### WHAT YOU WILL DO
Reproduce the records. Keep every word exact and include no images.

Saved entries:

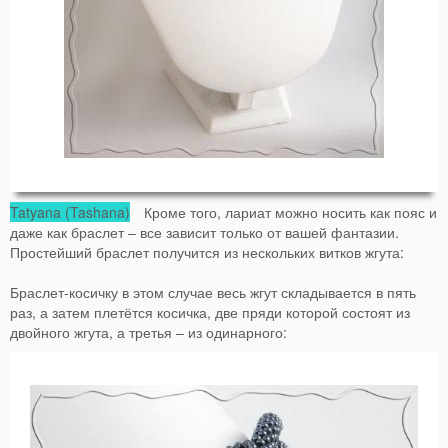
Tatyana (Tashana)
Кроме того, лариат можно носить как пояс и
даже как браслет – все зависит только от вашей фантазии.
Простейший браслет получится из нескольких витков жгута:
Браслет-косичку в этом случае весь жгут складывается в пять
раз, а затем плетётся косичка, две пряди которой состоят из
двойного жгута, а третья – из одинарного:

### SOLVED EXERCISE
Tatyana (Tashana)
Кроме того, лариат можно носить как пояс и
даже как браслет – все зависит только от вашей фантазии.
Простейший браслет получится из нескольких витков жгута:
Браслет-косичку в этом случае весь жгут складывается в пять
раз, а затем плетётся косичка, две пряди которой состоят из
двойного жгута, а третья – из одинарного:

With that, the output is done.